In any case, the trends are clear: You'll be able to pick your language of choice (TypeScript, Python, C#, etc.) and run that on client-side or server-side.

I think this is perhaps the prevailing, oversimplified view that fails to account for the significant difference in the original development environments these languages were designed for.

TypeScript has the advantage that it transforms to the language where the runtime and supporting APIs already exist on the target platform.

Languages like Python and C# do not have that luxury on the front end; they have to bring their runtime and standard library along with them over the constrained network; it's something these languages don't have to deal with on the "install it once" back end.

Even in the upcoming, predicted "WebAssembly Golden Age" the web's deployment model isn't going to change. Sure things can be cached but they can also be just as quickly ejected if the application tends toward the same kind of bloat that is typical of back end and native development.

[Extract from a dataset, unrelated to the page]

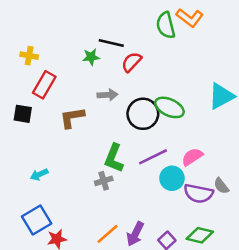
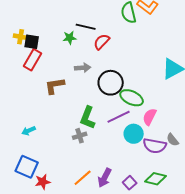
green ellipse: (169, 107) -> (132, 98), moved
black square: (23, 114) -> (32, 42), moved
pink semicircle: (192, 157) -> (150, 117), turned -30
blue square: (37, 220) -> (27, 167), turned -35

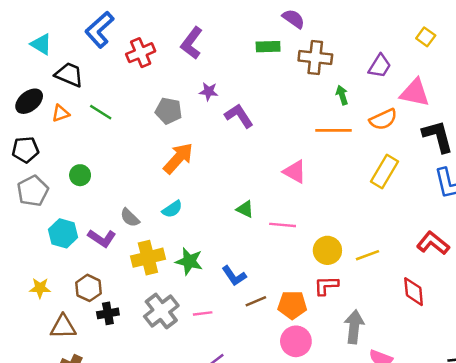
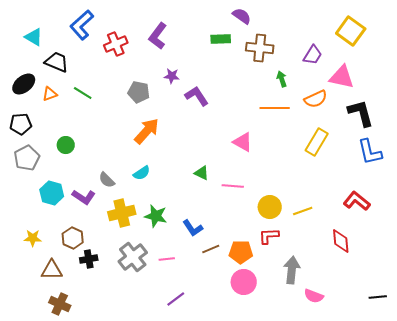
yellow square: (426, 37) -> (351, 31), size x1.8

The mandate to stay lean won't go away even with WebAssembly. Because of that mandate minimal runtime languages like C, C++, Rust, Zig (and perhaps AssemblyScript) will likely be favoured for WebAssembly but typically those languages also come with a slower development pace.

The only reason JavaScript has migrated to the server is to allow developer skills to translate more seamlessly between the two domains.

That was the reason that was usually cited when the hype around "universal" or "isomorphic" JavaScript initially grew. However the driver behind Gen 3 is to get around the 1 App for the price of 2 problem.

It's for this very reason that the Clojure community tried to keep ClojureScript as close as possible to Clojure, so that they could maximize reuse between server and client (within limits).

In terms of the web the front end client is the most constrained party and JavaScript is the most universally supported runtime, so it makes sense for the server side to simply adopt it from the reuse perspective.

That said the server side has access to options the client side doesn't and those options may lead to "even faster server side JavaScript".